[TASK REQUIREMENTS]: Your output should be everything below from the line containing "Material for MkDocs (226, 789)" down to the line containing "Статья (32, 73)", both ends included, copied exactly, with pictures left out.

[DATA]:
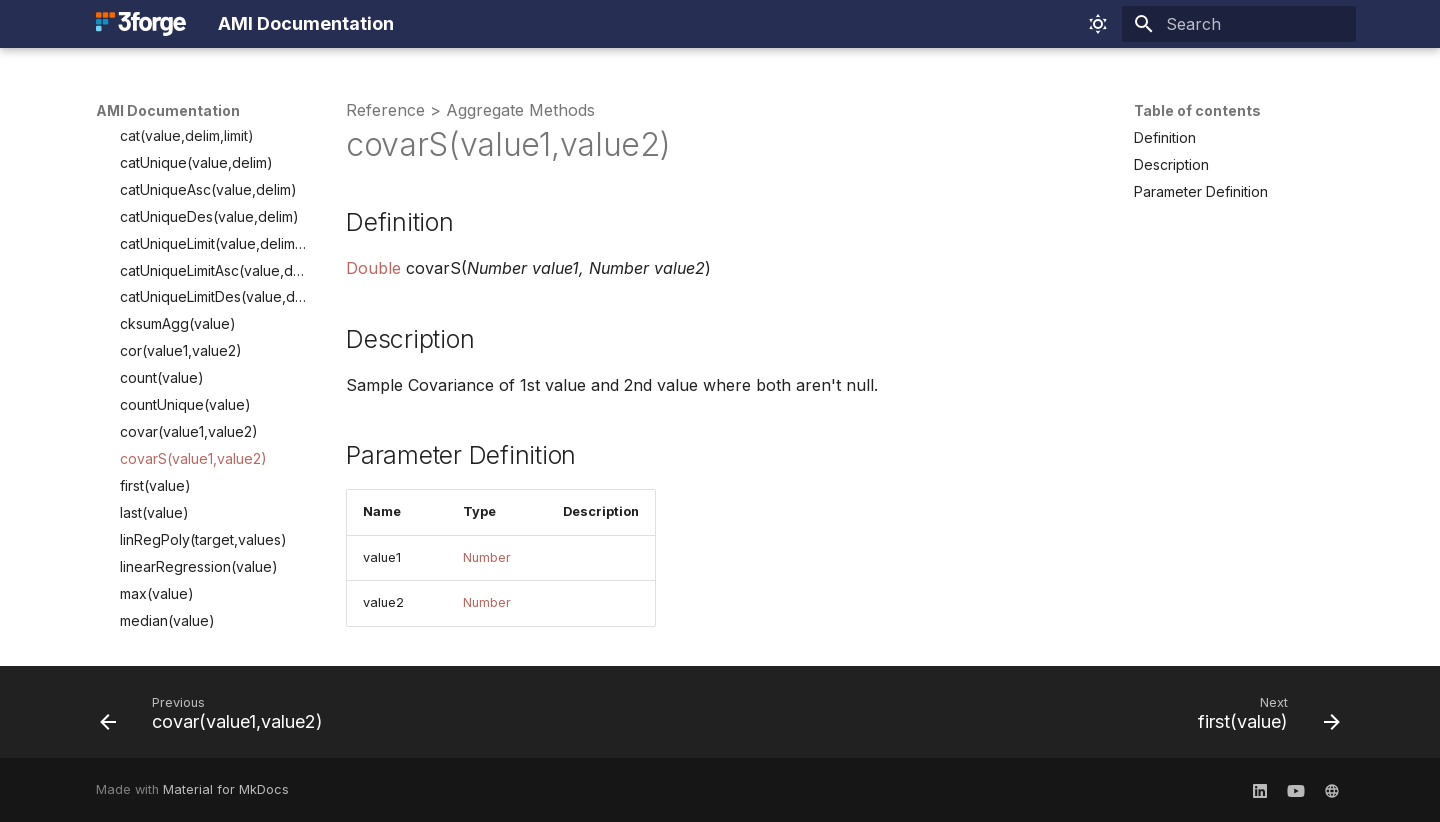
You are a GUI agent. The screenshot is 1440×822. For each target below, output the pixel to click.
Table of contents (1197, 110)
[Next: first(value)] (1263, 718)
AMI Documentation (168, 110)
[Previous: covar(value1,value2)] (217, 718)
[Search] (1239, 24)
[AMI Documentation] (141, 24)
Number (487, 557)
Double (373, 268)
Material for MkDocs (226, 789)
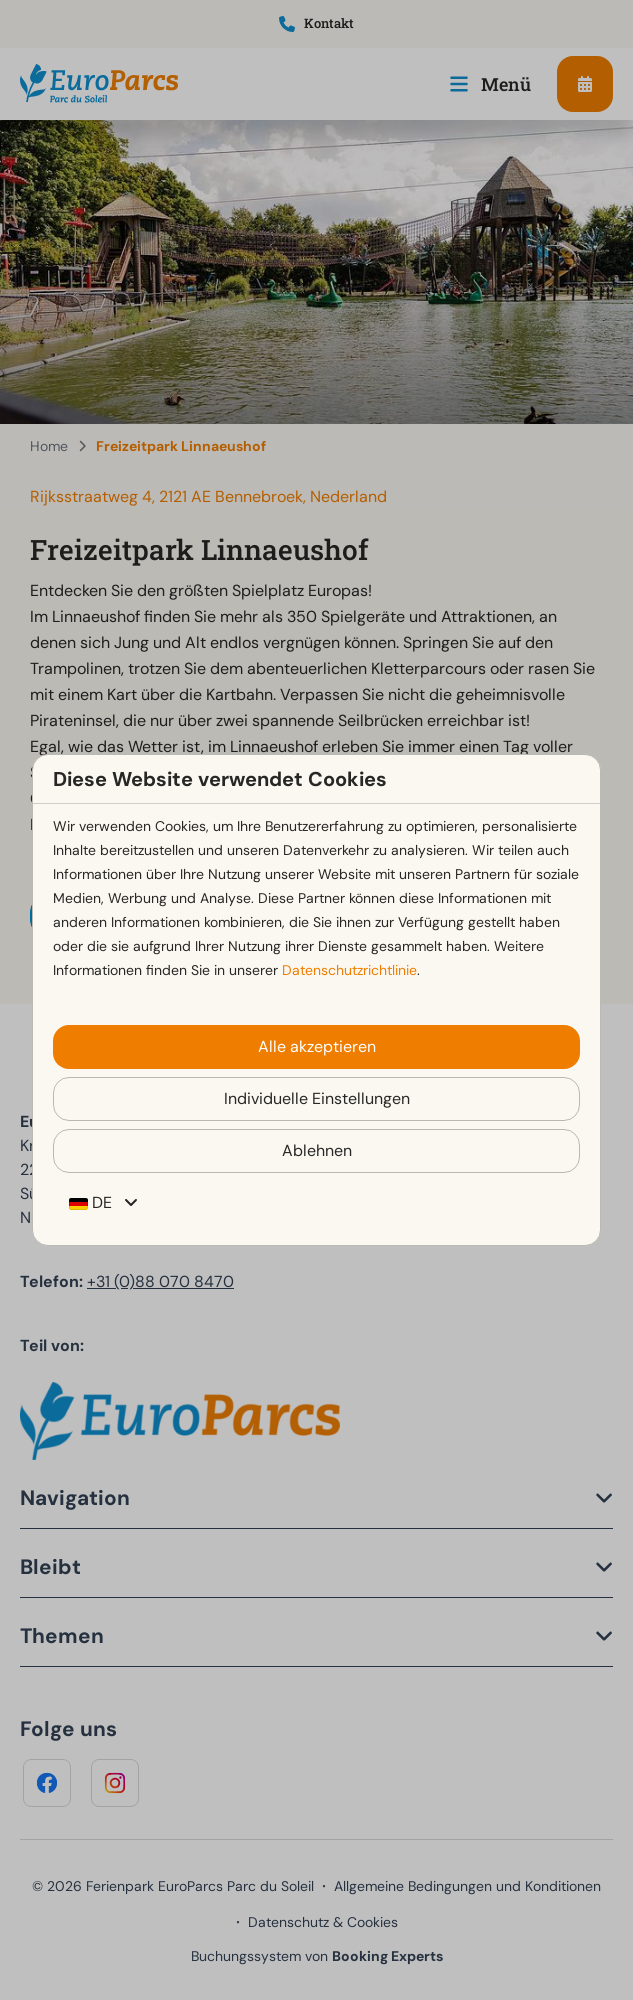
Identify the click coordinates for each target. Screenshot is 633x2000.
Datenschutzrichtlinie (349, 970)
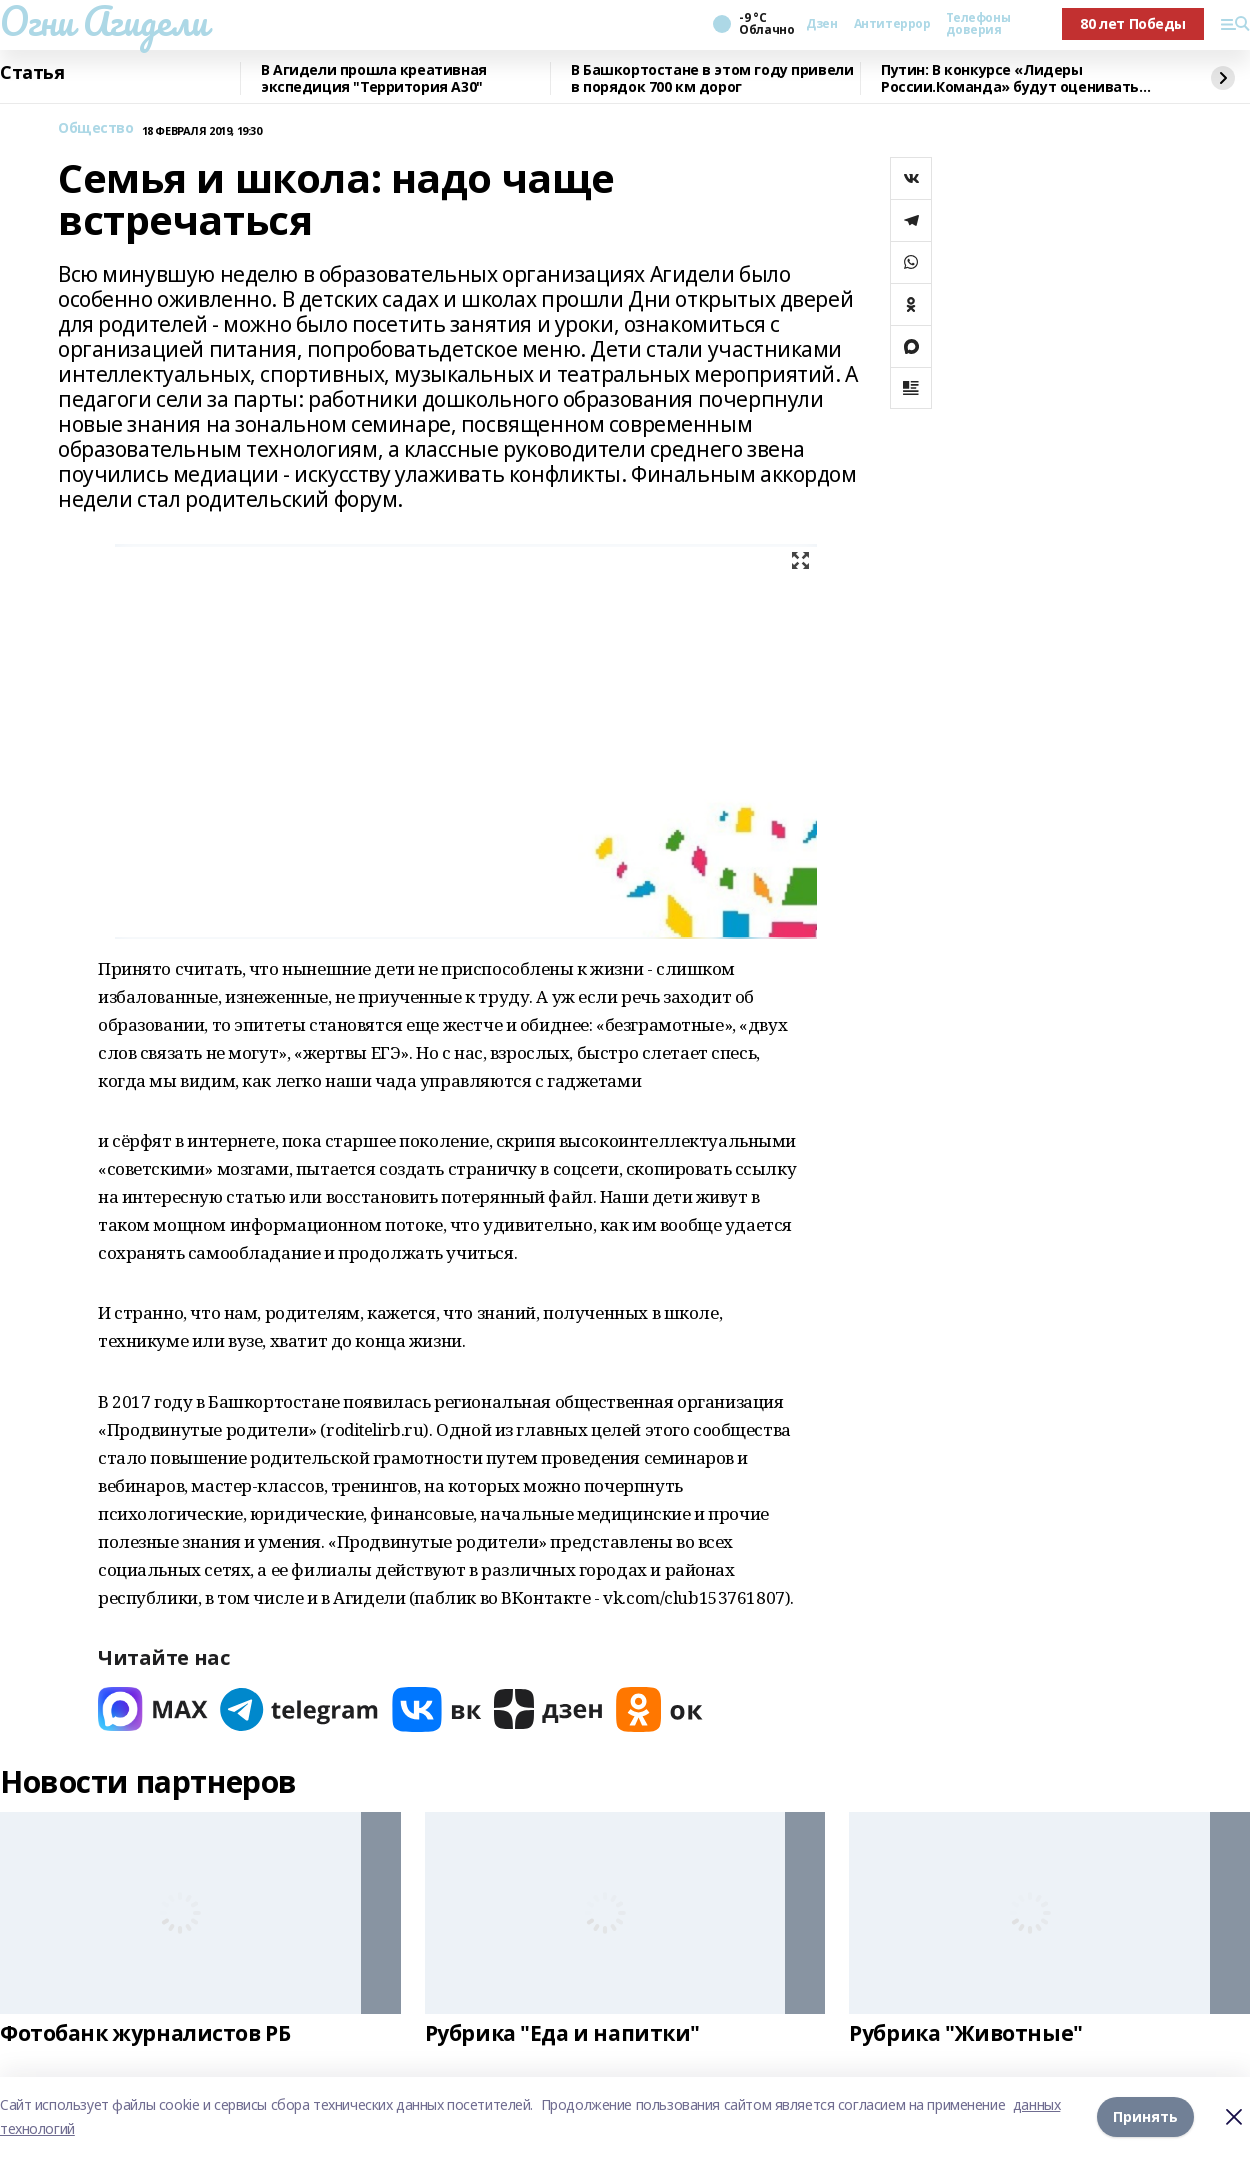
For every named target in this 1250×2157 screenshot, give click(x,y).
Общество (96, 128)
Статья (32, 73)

---

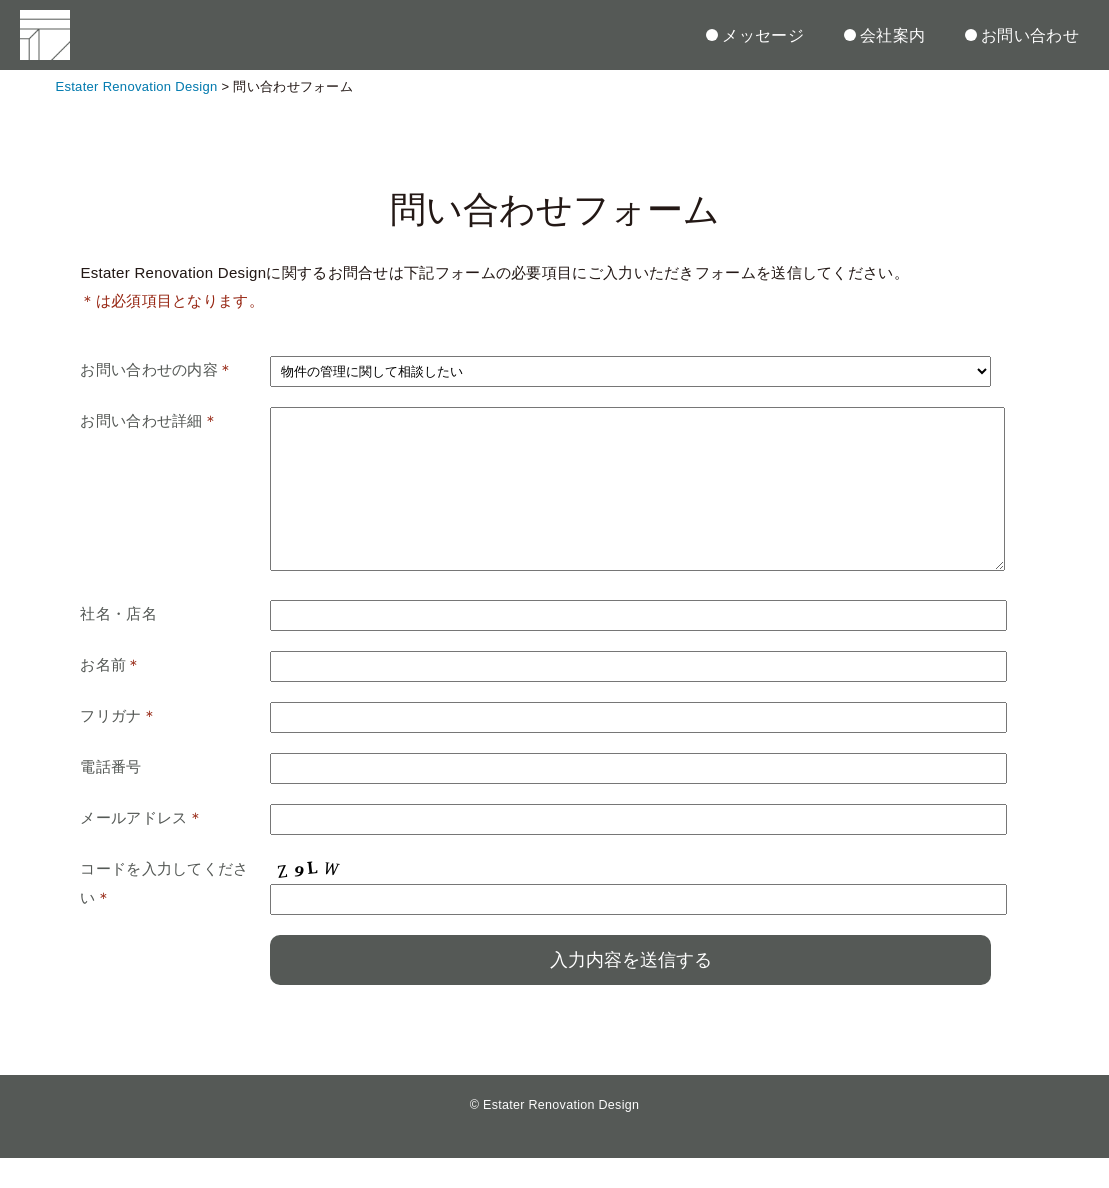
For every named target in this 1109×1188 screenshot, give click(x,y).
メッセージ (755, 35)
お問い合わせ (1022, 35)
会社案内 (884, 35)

--

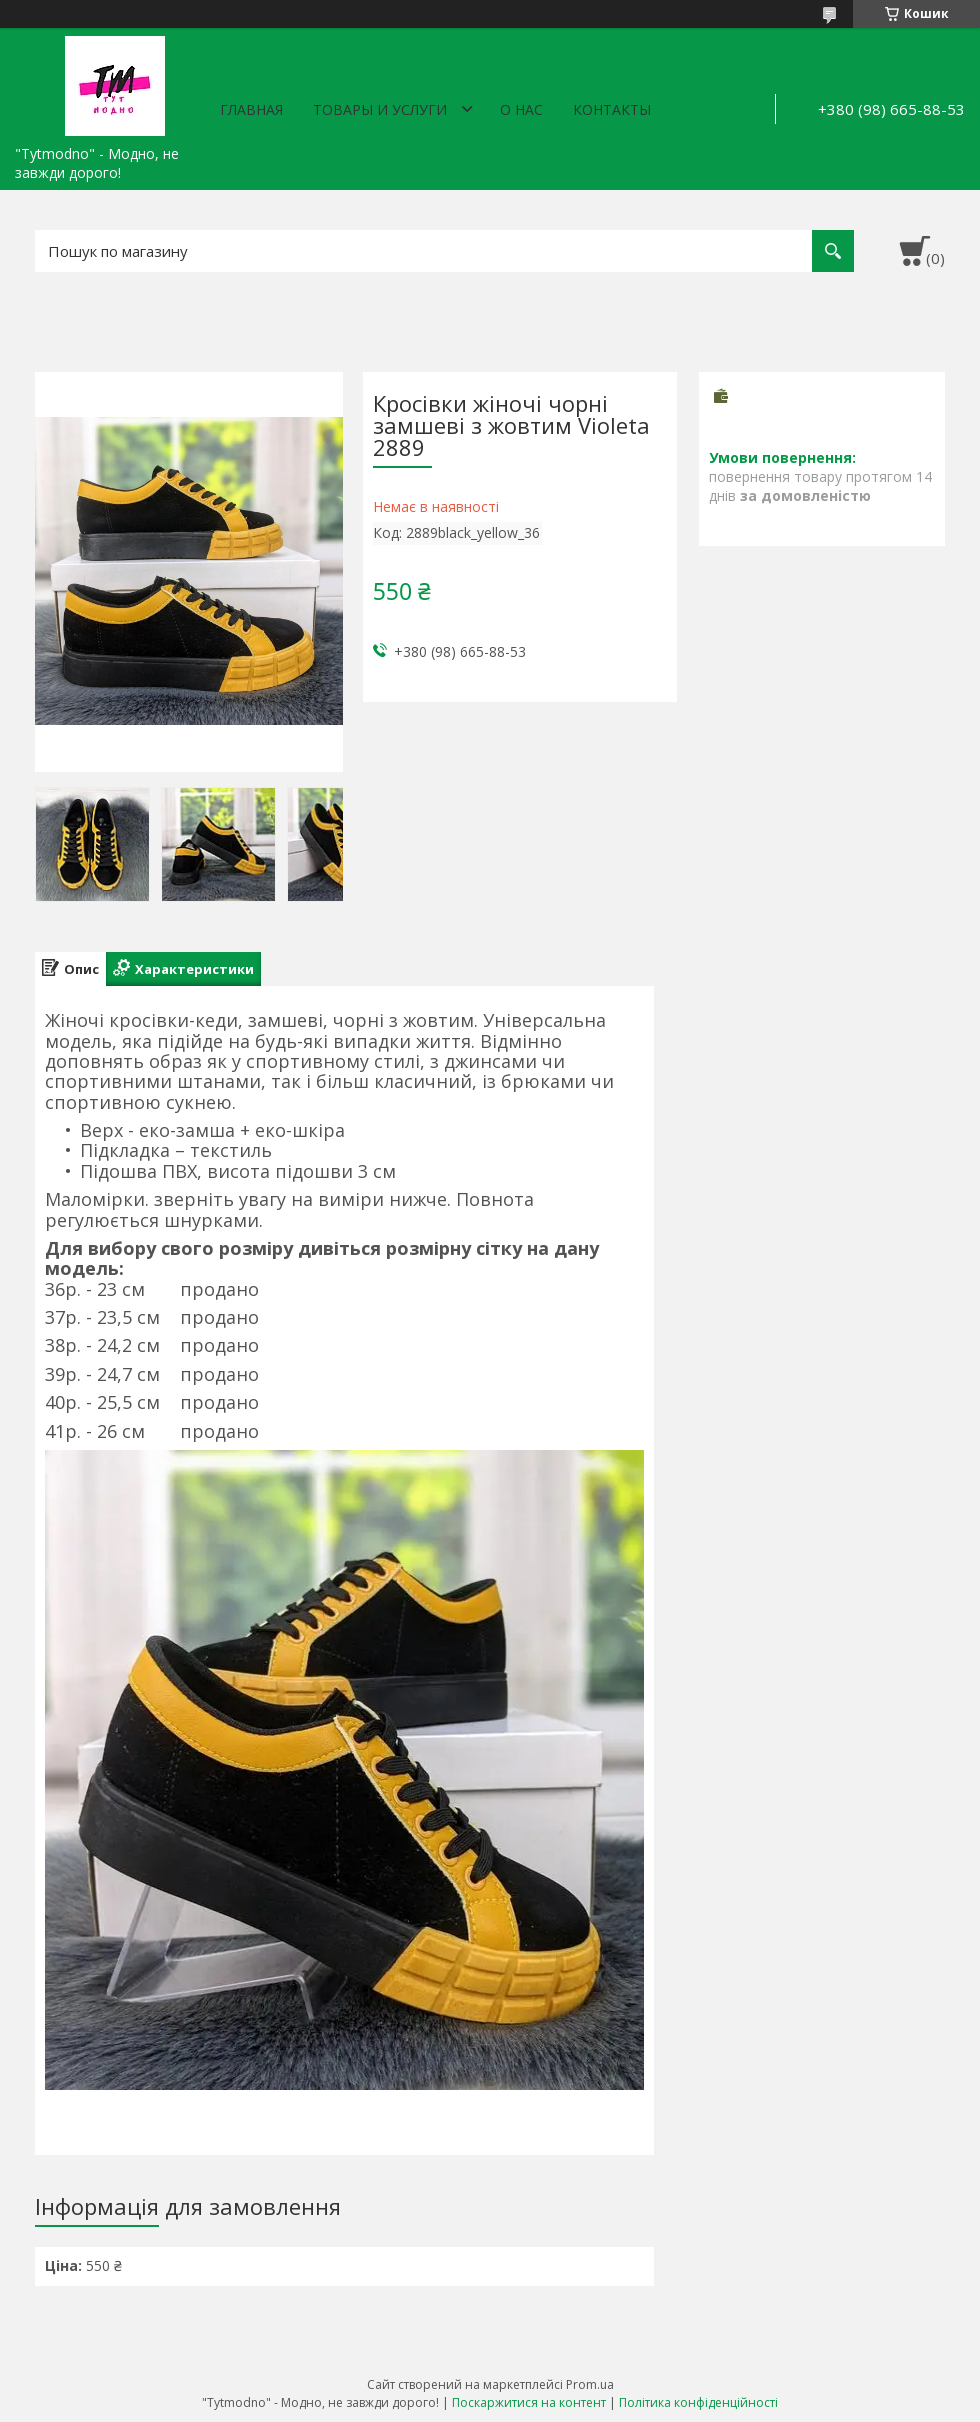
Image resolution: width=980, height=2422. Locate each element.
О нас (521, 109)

[TASK ANSWER]:
Material for MkDocs (226, 789)
Identify the click coordinates for each target. Screenshot is 633x2000.
Datenschutzrichtlinie (349, 970)
For every named target in this 1250×2157 screenshot, give click(x,y).
Общество (96, 128)
Статья (32, 73)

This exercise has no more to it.